Like most relationships, I go in with no expectations so I can be pleasantly surprised. SB Man and I had a nice time getting to know each other after I moved here. I was probably still detoxing off the LA dating scene and smitten with his communication skills and planning. Great guy, but not a good match for the long haul. And that’s what dating is about.
I got to experience my first MeetUp stalker shortly after I arrived in Santa Barbara. He told me redheads were like unicorns here and then proceeded to tell me he read my whole blog, from 2003 to present, and wanted to meet me about a project. We had coffee and he pitched partnering on a writing idea. In the next sentence he admitted he was ADD and couldn’t focus. At some point after that he told me he was good at oral sex and would like to hang out. Santa Barbara was starting to feel more like LA again.

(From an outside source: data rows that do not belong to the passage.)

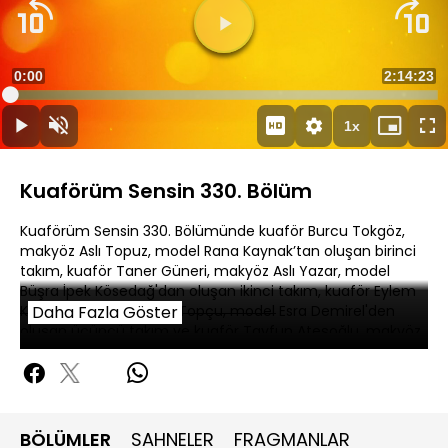
Süre
0:00
Toplam
2:14:23
Yüklendi
:
0.13%
Süre
1x
Duraklat
Sesi
Oynatma
Mini
Ta
Aç
Hızı
oynatıcı
Ek
Kuaförüm Sensin 330. Bölüm
Kuaförüm Sensin 330. Bölümünde kuaför Burcu Tokgöz,
makyöz Aslı Topuz, model Rana Kaynak’tan oluşan birinci
takım, kuaför Taner Güneri, makyöz Aslı Yazar, model
Büşra İpek Kösedağ'dan oluşan ikinci takım, kuaför Eylem
Kaya, makyöz Meltem Topçu, model Esra Demirel'den
Daha Fazla Göster
oluşan üçüncü takım ve kuaför Tayfun Ateşoğlu, makyöz
Serap Varol, model Şule Koyuncu’dan oluşan dördüncü
takım vaklı saçlar ve dumanlı göz ve kırmızı ruj makyajı
yapmak için yarıştı.
BÖLÜMLER
SAHNELER
FRAGMANLAR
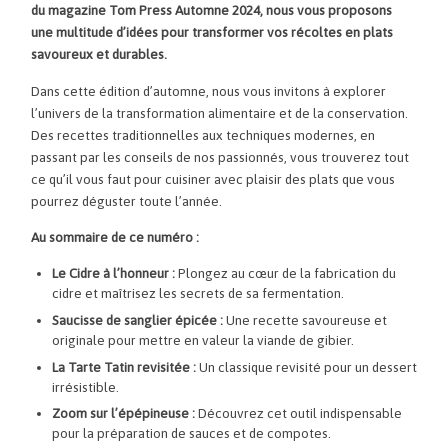
du magazine Tom Press Automne 2024, nous vous proposons
une multitude d’idées pour transformer vos récoltes en plats
savoureux et durables.
Dans cette édition d’automne, nous vous invitons à explorer
l’univers de la transformation alimentaire et de la conservation.
Des recettes traditionnelles aux techniques modernes, en
passant par les conseils de nos passionnés, vous trouverez tout
ce qu’il vous faut pour cuisiner avec plaisir des plats que vous
pourrez déguster toute l’année.
Au sommaire de ce numéro :
Le Cidre à l’honneur :
Plongez au cœur de la fabrication du
cidre et maîtrisez les secrets de sa fermentation.
Saucisse de sanglier épicée :
Une recette savoureuse et
originale pour mettre en valeur la viande de gibier.
La Tarte Tatin revisitée :
Un classique revisité pour un dessert
irrésistible.
Zoom sur l’épépineuse :
Découvrez cet outil indispensable
pour la préparation de sauces et de compotes.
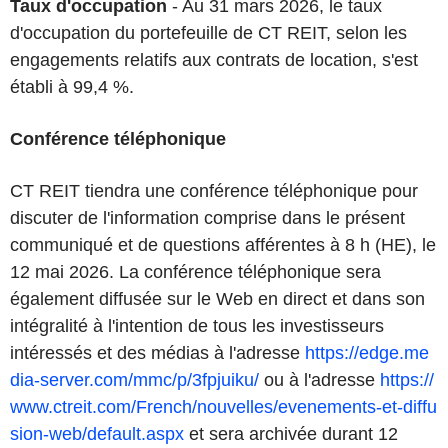
Taux d'occupation
- Au 31 mars 2026, le taux
d'occupation du portefeuille de CT REIT, selon les
engagements relatifs aux contrats de location, s'est
établi à 99,4 %.
Conférence téléphonique
CT REIT tiendra une conférence téléphonique pour
discuter de l'information comprise dans le présent
communiqué et de questions afférentes à 8 h (HE), le
12 mai 2026. La conférence téléphonique sera
également diffusée sur le Web en direct et dans son
intégralité à l'intention de tous les investisseurs
intéressés et des médias à l'adresse
https://edge.me
dia-server.com/mmc/p/3fpjuiku/
ou à l'adresse
https://
www.ctreit.com/French/nouvelles/evenements-et-diffu
sion-web/default.aspx
et sera archivée durant 12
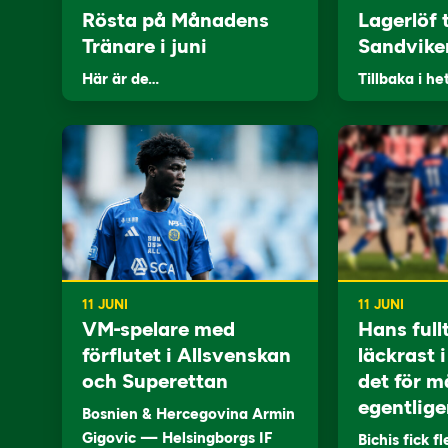
Rösta på Månadens
Lagerlöf t
Tränare i juni
Sandvike
Här är de…
Tillbaka i he
11 JUNI
11 JUNI
VM-spelare med
Hans full
förflutet i Allsvenskan
läckrast 
och Superettan
det för m
egentlige
Bosnien & Hercegovina Armin
Gigovic — Helsingborgs IF
Bichis fick f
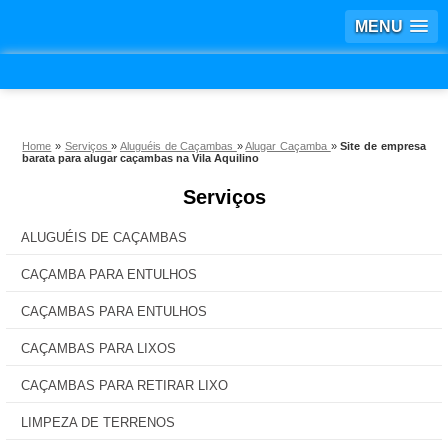
MENU
Home
»
Serviços
»
Aluguéis de Caçambas
»
Alugar Caçamba
»
Site de empresa
barata para alugar caçambas na Vila Aquilino
Serviços
ALUGUÉIS DE CAÇAMBAS
CAÇAMBA PARA ENTULHOS
CAÇAMBAS PARA ENTULHOS
CAÇAMBAS PARA LIXOS
CAÇAMBAS PARA RETIRAR LIXO
LIMPEZA DE TERRENOS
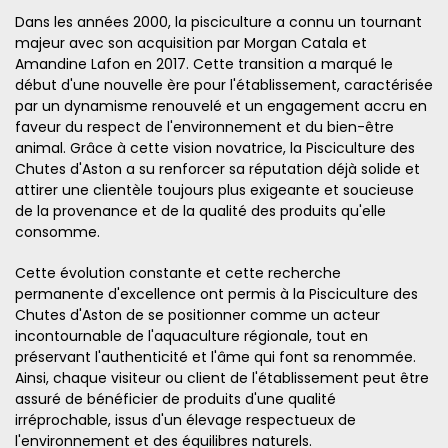
Dans les années 2000, la pisciculture a connu un tournant
majeur avec son acquisition par Morgan Catala et
Amandine Lafon en 2017. Cette transition a marqué le
début d'une nouvelle ère pour l'établissement, caractérisée
par un dynamisme renouvelé et un engagement accru en
faveur du respect de l'environnement et du bien-être
animal. Grâce à cette vision novatrice, la Pisciculture des
Chutes d'Aston a su renforcer sa réputation déjà solide et
attirer une clientèle toujours plus exigeante et soucieuse
de la provenance et de la qualité des produits qu'elle
consomme.
Cette évolution constante et cette recherche
permanente d'excellence ont permis à la Pisciculture des
Chutes d'Aston de se positionner comme un acteur
incontournable de l'aquaculture régionale, tout en
préservant l'authenticité et l'âme qui font sa renommée.
Ainsi, chaque visiteur ou client de l'établissement peut être
assuré de bénéficier de produits d'une qualité
irréprochable, issus d'un élevage respectueux de
l'environnement et des équilibres naturels.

In an effort to put myself out there and try to meet new people, I finally attended a MeetUp event. The organizer took my card and asked me out. By the next morning, he’d read my blog and he wanted to meet sooner. Apparently, I’m intelligent and funny. He opened the date with “We have to be friends, is that ok?” and went on to explain that he realized I hadn’t had a long-term relationship in a long time. (He’s been married twice). He wouldn’t give me a pass based on the fact that I lived in LA for the last seven years. I told him he was scared of me which is usually the case when they read my blog. We’ve met a couple times since and he told me he liked me because I have a “nice bladder.” While I’m not relationship material, my beer drinking skills give me a whole new layer of attractiveness.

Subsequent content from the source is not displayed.